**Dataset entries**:

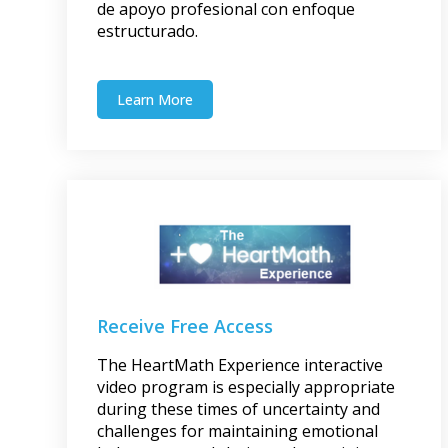
de apoyo profesional con enfoque
estructurado.
Learn More
Receive Free Access
The HeartMath Experience interactive
video program is especially appropriate
during these times of uncertainty and
challenges for maintaining emotional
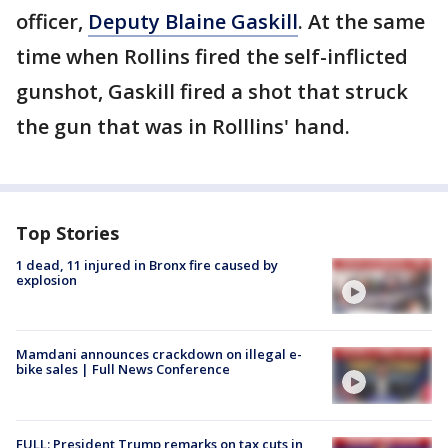
officer,
Deputy Blaine Gaskill
. At the same
time when Rollins fired the self-inflicted
gunshot, Gaskill fired a shot that struck
the gun that was in Rolllins' hand.
Top Stories
1 dead, 11 injured in Bronx fire caused by
explosion
Mamdani announces crackdown on illegal e-
bike sales | Full News Conference
FULL: President Trump remarks on tax cuts in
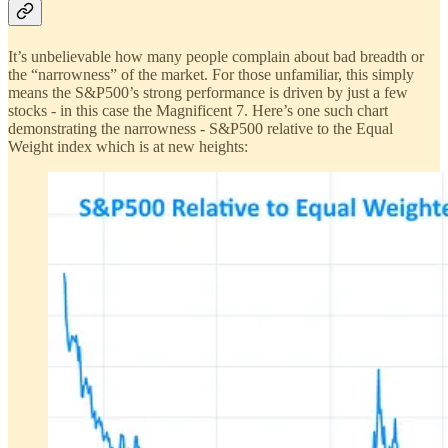
It’s unbelievable how many people complain about bad breadth or
the “narrowness” of the market. For those unfamiliar, this simply
means the S&P500’s strong performance is driven by just a few
stocks - in this case the Magnificent 7. Here’s one such chart
demonstrating the narrowness - S&P500 relative to the Equal
Weight index which is at new heights:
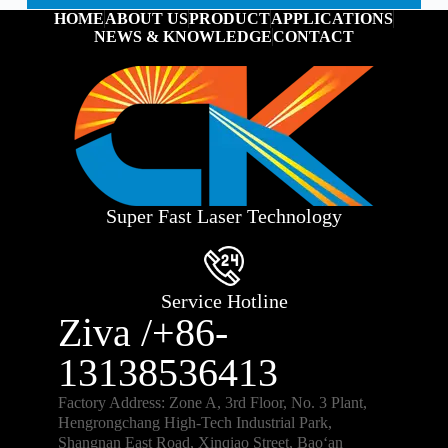
HOME
ABOUT US
PRODUCT
APPLICATIONS
NEWS & KNOWLEDGE
CONTACT
Super Fast Laser Technology
Service Hotline
Ziva /+86-
13138536413
Factory Address: Zone A, 3rd Floor, No. 3 Plant,
Hengrongchang High-Tech Industrial Park,
Shangnan East Road, Xinqiao Street, Bao‘an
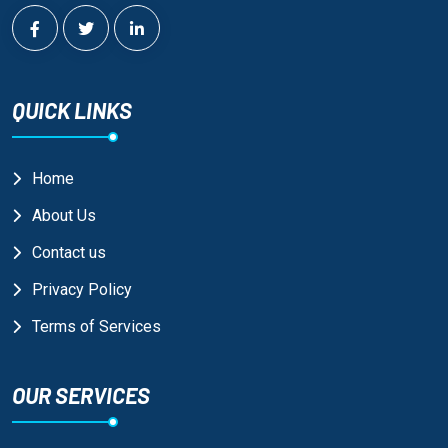
QUICK LINKS
Home
About Us
Contact us
Privacy Policy
Terms of Services
OUR SERVICES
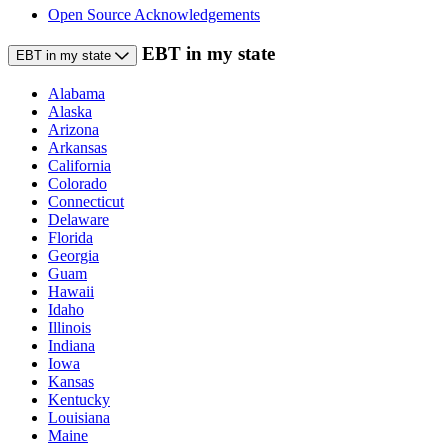
Open Source Acknowledgements
EBT in my state
EBT in my state
Alabama
Alaska
Arizona
Arkansas
California
Colorado
Connecticut
Delaware
Florida
Georgia
Guam
Hawaii
Idaho
Illinois
Indiana
Iowa
Kansas
Kentucky
Louisiana
Maine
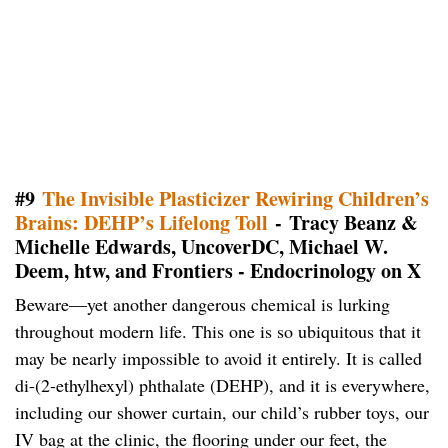
#9
The Invisible Plasticizer Rewiring Children’s
Brains: DEHP’s Lifelong Toll
- Tracy Beanz &
Michelle Edwards, UncoverDC, Michael W.
Deem, htw, and Frontiers - Endocrinology on X
Beware—yet another dangerous chemical is lurking
throughout modern life. This one is so ubiquitous that it
may be nearly impossible to avoid it entirely. It is called
di-(2-ethylhexyl) phthalate (DEHP), and it is everywhere,
including our shower curtain, our child’s rubber toys, our
IV bag at the clinic, the flooring under our feet, the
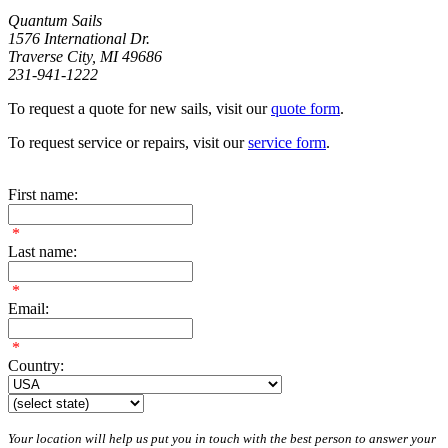
Quantum Sails
1576 International Dr.
Traverse City, MI 49686
231-941-1222
To request a quote for new sails, visit our
quote form
.
To request service or repairs, visit our
service form
.
First name:
*
Last name:
*
Email:
*
Country:
Your location will help us put you in touch with the best person to answer your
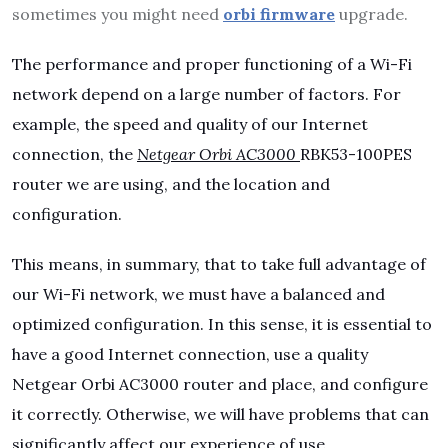
sometimes you might need
orbi firmware
upgrade.
The performance and proper functioning of a Wi-Fi
network depend on a large number of factors. For
example, the speed and quality of our Internet
connection, the
Netgear Orbi AC3000
RBK53-100PES
router we are using, and the location and
configuration.
This means, in summary, that to take full advantage of
our Wi-Fi network, we must have a balanced and
optimized configuration. In this sense, it is essential to
have a good Internet connection, use a quality
Netgear Orbi AC3000 router and place, and configure
it correctly. Otherwise, we will have problems that can
significantly affect our experience of use.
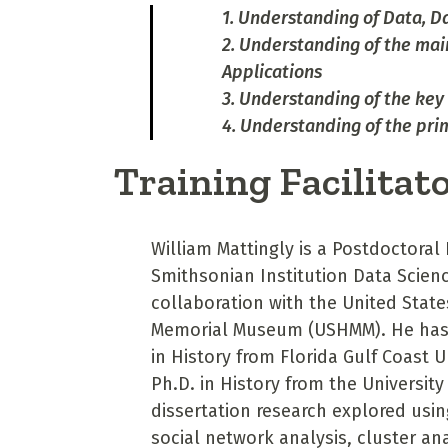
1. Understanding of Data, D
2. Understanding of the mai
Applications
3. Understanding of the key 
4. Understanding of the pr
Training Facilitat
William Mattingly is a Postdoctoral 
Smithsonian Institution Data Scienc
collaboration with the United Stat
Memorial Museum (USHMM). He has 
in History from Florida Gulf Coast U
Ph.D. in History from the University
dissertation research explored usin
social network analysis, cluster an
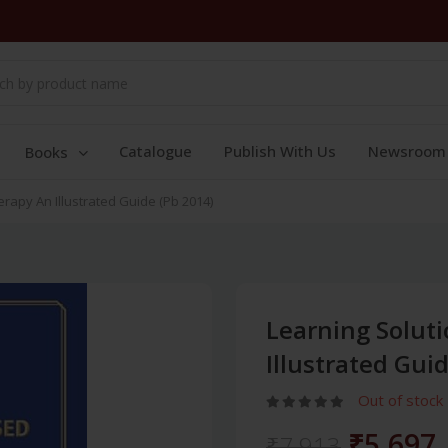
Catalogue
Publish With Us
Newsroom
Books
rapy An Illustrated Guide (Pb 2014)
Learning Solut
Illustrated Gui
Out of stock
₹5,697
₹7,913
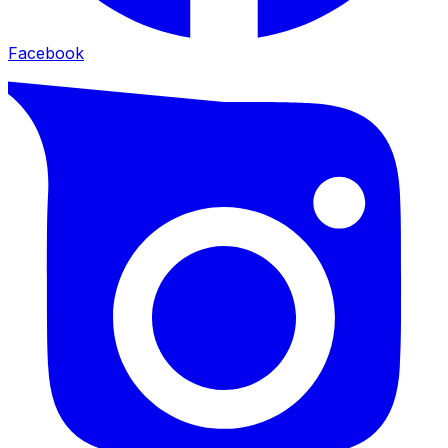
Facebook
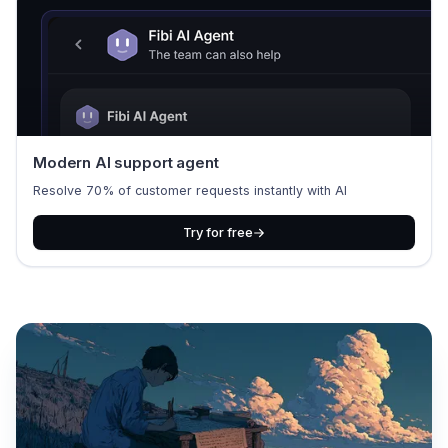
Modern AI support agent
Resolve 70% of customer requests instantly with AI
Try for free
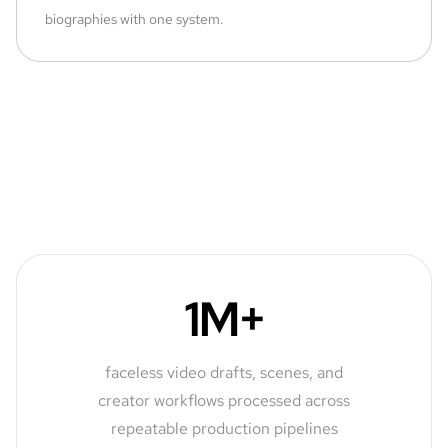
biographies with one system.
1M+
faceless video drafts, scenes, and
creator workflows processed across
repeatable production pipelines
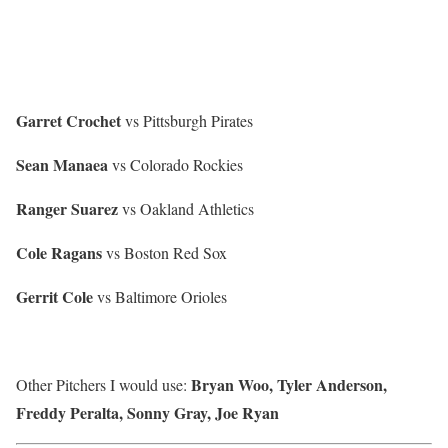
Garret Crochet
vs Pittsburgh Pirates
Sean Manaea
vs Colorado Rockies
Ranger Suarez
vs Oakland Athletics
Cole Ragans
vs Boston Red Sox
Gerrit Cole
vs Baltimore Orioles
Bryan Woo, Tyler Anderson,
Other Pitchers I would use:
Freddy Peralta, Sonny Gray, Joe Ryan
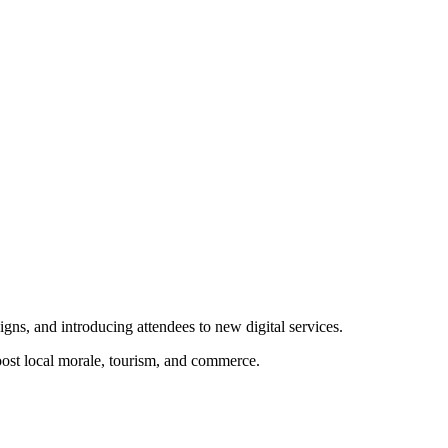
ns, and introducing attendees to new digital services.
ost local morale, tourism, and commerce.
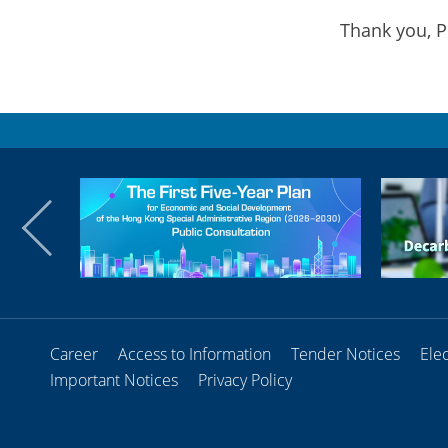
Thank you, P
Career
Access to Information
Tender Notices
Ele
Important Notices
Privacy Policy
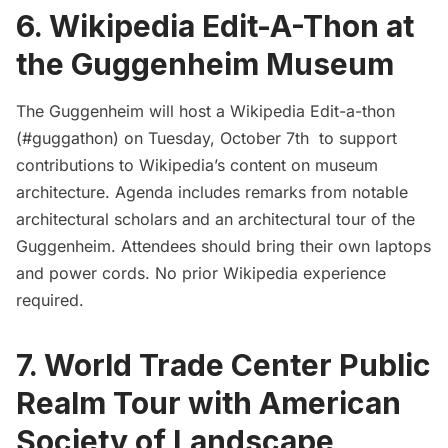
6. Wikipedia Edit-A-Thon at
the Guggenheim Museum
The Guggenheim will host a Wikipedia Edit-a-thon
(#guggathon) on Tuesday, October 7th to support
contributions to Wikipedia’s content on museum
architecture. Agenda includes remarks from notable
architectural scholars and an architectural tour of the
Guggenheim. Attendees should bring their own laptops
and power cords. No prior Wikipedia experience
required.
7. World Trade Center Public
Realm Tour with American
Society of Landscape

**Activity**: Please repeat the records above exactly, leaving every picture out.

**Exercise result**:
de apoyo profesional con enfoque
estructurado.
Learn More
Receive Free Access
The HeartMath Experience interactive
video program is especially appropriate
during these times of uncertainty and
challenges for maintaining emotional
officer,
Deputy Blaine Gaskill
. At the same
time when Rollins fired the self-inflicted
gunshot, Gaskill fired a shot that struck
the gun that was in Rolllins' hand.
Top Stories
1 dead, 11 injured in Bronx fire caused by
explosion
Mamdani announces crackdown on illegal e-
bike sales | Full News Conference
FULL: President Trump remarks on tax cuts in
It’s unbelievable how many people complain about bad breadth or
the “narrowness” of the market. For those unfamiliar, this simply
means the S&P500’s strong performance is driven by just a few
stocks - in this case the Magnificent 7. Here’s one such chart
demonstrating the narrowness - S&P500 relative to the Equal
Weight index which is at new heights:
HOME
ABOUT US
PRODUCT
APPLICATIONS
NEWS & KNOWLEDGE
CONTACT
Super Fast Laser Technology
Service Hotline
Ziva /+86-
13138536413
Factory Address: Zone A, 3rd Floor, No. 3 Plant,
Hengrongchang High-Tech Industrial Park,
Shangnan East Road, Xinqiao Street, Bao‘an
QUICK LINKS
Home
About Us
Contact us
Privacy Policy
Terms of Services
OUR SERVICES
Open Source Acknowledgements
EBT in my state
EBT in my state
Alabama
Alaska
Arizona
Arkansas
California
Colorado
Connecticut
Delaware
Florida
Georgia
Guam
Hawaii
Idaho
Illinois
Indiana
Iowa
Kansas
Kentucky
Louisiana
Maine
#9
The Invisible Plasticizer Rewiring Children’s
Brains: DEHP’s Lifelong Toll
- Tracy Beanz &
Michelle Edwards, UncoverDC, Michael W.
Deem, htw, and Frontiers - Endocrinology on X
Beware—yet another dangerous chemical is lurking
throughout modern life. This one is so ubiquitous that it
may be nearly impossible to avoid it entirely. It is called
di-(2-ethylhexyl) phthalate (DEHP), and it is everywhere,
including our shower curtain, our child’s rubber toys, our
IV bag at the clinic, the flooring under our feet, the
Quantum Sails
1576 International Dr.
Traverse City, MI 49686
231-941-1222
To request a quote for new sails, visit our
quote form
.
To request service or repairs, visit our
service form
.
First name:
*
Last name:
*
Email:
*
Country:
Your location will help us put you in touch with the best person to answer your
sometimes you might need
orbi firmware
upgrade.
The performance and proper functioning of a Wi-Fi
network depend on a large number of factors. For
example, the speed and quality of our Internet
connection, the
Netgear Orbi AC3000
RBK53-100PES
router we are using, and the location and
configuration.
This means, in summary, that to take full advantage of
our Wi-Fi network, we must have a balanced and
optimized configuration. In this sense, it is essential to
have a good Internet connection, use a quality
Netgear Orbi AC3000 router and place, and configure
it correctly. Otherwise, we will have problems that can
significantly affect our experience of use.
1. Understanding of Data, D
2. Understanding of the mai
Applications
3. Understanding of the key 
4. Understanding of the pr
Training Facilitat
William Mattingly is a Postdoctoral 
Smithsonian Institution Data Scienc
collaboration with the United Stat
Memorial Museum (USHMM). He has 
in History from Florida Gulf Coast U
Ph.D. in History from the University
dissertation research explored usin
social network analysis, cluster an
Catalogue
Publish With Us
Newsroom
Books
rapy An Illustrated Guide (Pb 2014)
Learning Solut
Illustrated Gui
Out of stock
₹5,697
₹7,913
Facebook
Modern AI support agent
Resolve 70% of customer requests instantly with AI
Try for free
biographies with one system.
1M+
faceless video drafts, scenes, and
creator workflows processed across
repeatable production pipelines
Garret Crochet
vs Pittsburgh Pirates
Sean Manaea
vs Colorado Rockies
Ranger Suarez
vs Oakland Athletics
Cole Ragans
vs Boston Red Sox
Gerrit Cole
vs Baltimore Orioles
Bryan Woo, Tyler Anderson,
Other Pitchers I would use:
Freddy Peralta, Sonny Gray, Joe Ryan
ns, and introducing attendees to new digital services.
ost local morale, tourism, and commerce.
Thank you, P
Career
Access to Information
Tender Notices
Ele
Important Notices
Privacy Policy
6. Wikipedia Edit-A-Thon at
the Guggenheim Museum
The Guggenheim will host a Wikipedia Edit-a-thon
(#guggathon) on Tuesday, October 7th to support
contributions to Wikipedia’s content on museum
architecture. Agenda includes remarks from notable
architectural scholars and an architectural tour of the
Guggenheim. Attendees should bring their own laptops
and power cords. No prior Wikipedia experience
required.
7. World Trade Center Public
Realm Tour with American
Society of Landscape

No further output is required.